SEJARAH SINGKAT
NASYIATUL ‘AISYIYAH
Berdirinya
Nasyi'atul Aisyiyah (NA) juga tidak bisa dilepaskan kaitannya dengan rentang
sejarah Muhammadiyah sendiri yang sangat memperhatikan keberlangsungan kader
penerus perjuangan. Muhammadiyah dalam membangun ummat memerlukan kader-kader
yang tangguh yang akan meneruskan estafet perjuangan dari para pendahulu di
lingkungan Muhammadiyah.
Gagasan
mendirikan NA sebenarnya bermula dari ide Somodirdjo, seorang guru Standart
School Muhammadiyah. Dalam usahanya untuk memajukan Muhammadiyah, ia
menekankan bahwa perjuangan Muhammadiyah akan sangat terdorong dengan adanya
peningkatan mutu ilmu pengetahuan yang diajarkan kepada para muridnya, baik
dalam bidang spiritual, intelektual, maupun jasmaninya.
Gagasan
Somodirdjo ini digulirkan dalam bentuk menambah pelajaran praktek kepada para
muridnya, dan diwadahi dalam kegiatan bersama. Dengan bantuan Hadjid, seorang
kepala guru agama di Standart School Muhammadiyah, maka pada tahun 1919
Somodirdjo berhasil mendirikan perkumpulan yang anggotanya terdiri dari para
remaja putra-putri siswa Standart School Muhammadiyah. Perkumpulan tersebut
diberi nama Siswa Praja (SP). Tujuan dibentuknya Siswa Praja adalah
menanamkan rasa persatuan, memperbaiki akhlak, dan memperdalam agama.
Pada
awalnya, SP mempunyai ranting-ranting di sekolah Muhammadiyah yang ada, yaitu
di Suronatan, Karangkajen, Bausasran, dan Kotagede. Seminggu sekali anggota
SP Pusat memberi tuntunan ke ranting-ranting. Setelah lima bulan berjalan,
diadakan pemisahan antara anggota laki-laki dan perempuan dalam SP. Kegiatan
SP Wanita dipusatkan di rumah Haji Irsyad (sekarang Musholla Aisyiyah
Kauman). Kegiatan SP Wanita adalah pengajian, berpidato, jama'ah subuh,
membunyikan kentongan untuk membangunkan umat Islam Kauman agar menjalankan
kewajibannya yaitu shalat shubuh, mengadakan peringatan hari-hari besar
Islam, dan kegiatan keputrian.
Perkembangan
SP cukup pesat. Kegiatan-kegiatan yang dilakukannya mulai segmented dan
terklasifikasi dengan baik. Kegiatan Thalabus Sa'adah diseleng-gerakan untuk
anak-anak di atas umur 15 tahun. Aktivitas Tajmilul Akhlak diadakan untuk
anak-anak berumur 10-15 tahun. Dirasatul Bannat diselenggarakan dalam bentuk
pengajian sesudah Maghrib bagi anak-anak kecil. Jam'iatul Athfal dilaksanakan
seminggu dua kali untuk anak-anak yang berumut 7-10 tahun. Sementara itu juga
diselenggarakan tamasya ke luar kota setiap satu bulan sekali.
Kegiatan
SP Wanita merupakan terobosan yang inovatif dalam melakukan emansipasi wanita
di tengah kultur masyarakat feodal saat itu. Kultur patriarkhis saat itu
benar-benar mendomestifikasi wanita dalam kegiatan-kegiatan rumah tangga.

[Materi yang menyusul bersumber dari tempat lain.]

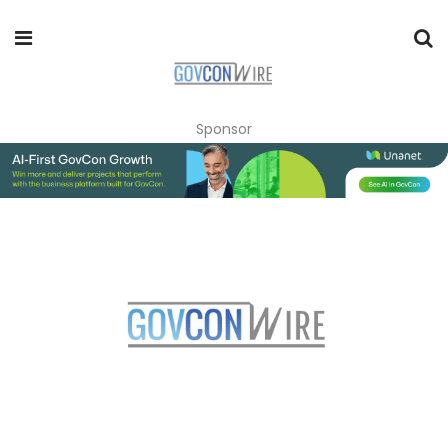
Sponsor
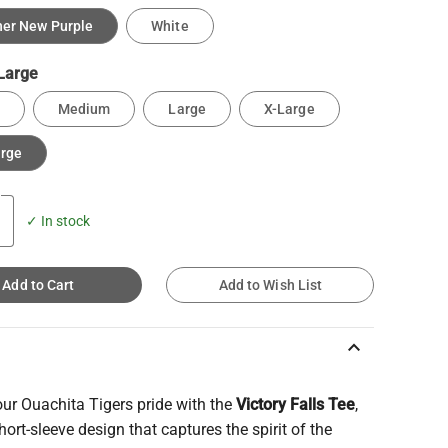
er New Purple
White
Large
Medium
Large
X-Large
arge
✓ In stock
Add to Cart
Add to Wish List
keyboard_arrow_up
ur Ouachita Tigers pride with the
Victory Falls Tee
,
hort-sleeve design that captures the spirit of the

Para orang tua seringkali melarang anak perempuannya keluar rumah untuk
aktifitas-aktifitas yang emansipatif. Namun dengan munculnya SP Wanita,
kultur patriarkhis dan feodal tersebut bisa didobrak. Hadirnya SP Wanita
sangat dirasakan manfaatnya, karena SP Wanita membekali wanita dan
putri-putri Muhammadiyah dengan berbagai pengetahuan dan ketrampilan.
Pada
tahun 1923, SP Wanita mulai diintegrasikan menjadi urusan Aisyiyah.

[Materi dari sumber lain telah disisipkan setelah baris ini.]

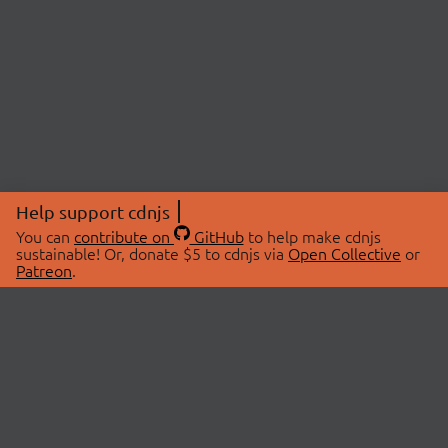
Help support cdnjs
You can
contribute on
GitHub
to help make cdnjs
sustainable! Or, donate $5 to cdnjs via
Open Collective
or
Patreon
.
© 2026 cdnjs.
ABOUT
LIBRARIES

Perkembangan selanjutnya, yaitu pada tahun 1924, SP Wanita telah mampu
mendirikan Bustanul Athfal, yakni suatu gerakan untuk membina anak laki-laki
dan perempuan yang berumur 4-5 tahun. Pelajaran pokok yang diberikan adalah
dasar-dasar keislaman pada anak-anak. SP Wanita juga menerbitkan buku
nyanyian berbahasa Jawa dengan nama Pujian Siswa Praja. Pada tahun 1926,
kegiatan SP Wanita sudah menjangkau cabang-cabang di luar Yogyakarta.
Pada
tahun 1929, Konggres Muhammadiyah yang ke-18 memutuskan bahwa semua cabang
Muhammadiyah diharuskan mendirikan SP Wanita dengan sebutan Aisyiyah Urusan
Siswa Praja. Pada tahun 1931 dalam Konggres Muhammadiyah ke-20 di Yogyakarta
diputuskan semua nama gerakan dalam Muhammadiyah harus memakai bahasa Arab
atau bahasa Indonesia, karena cabang-cabang Muham-madiyah di luar Jawa sudah
banyak yang didirikan (saat itu Muhammadiyah telah mempunyai cabang kurang
lebih 400 buah). Dengan adanya keputusan itu, maka nama Siswa Praja Wanita
diganti menjadi Nasyi'atul Aisyiyah (NA) yang masih di bawah koordinasi
Aisyiyah.
Tahun
1935 NA melaksanakan kegiatan yang semakin agresif menurut ukuran saat itu.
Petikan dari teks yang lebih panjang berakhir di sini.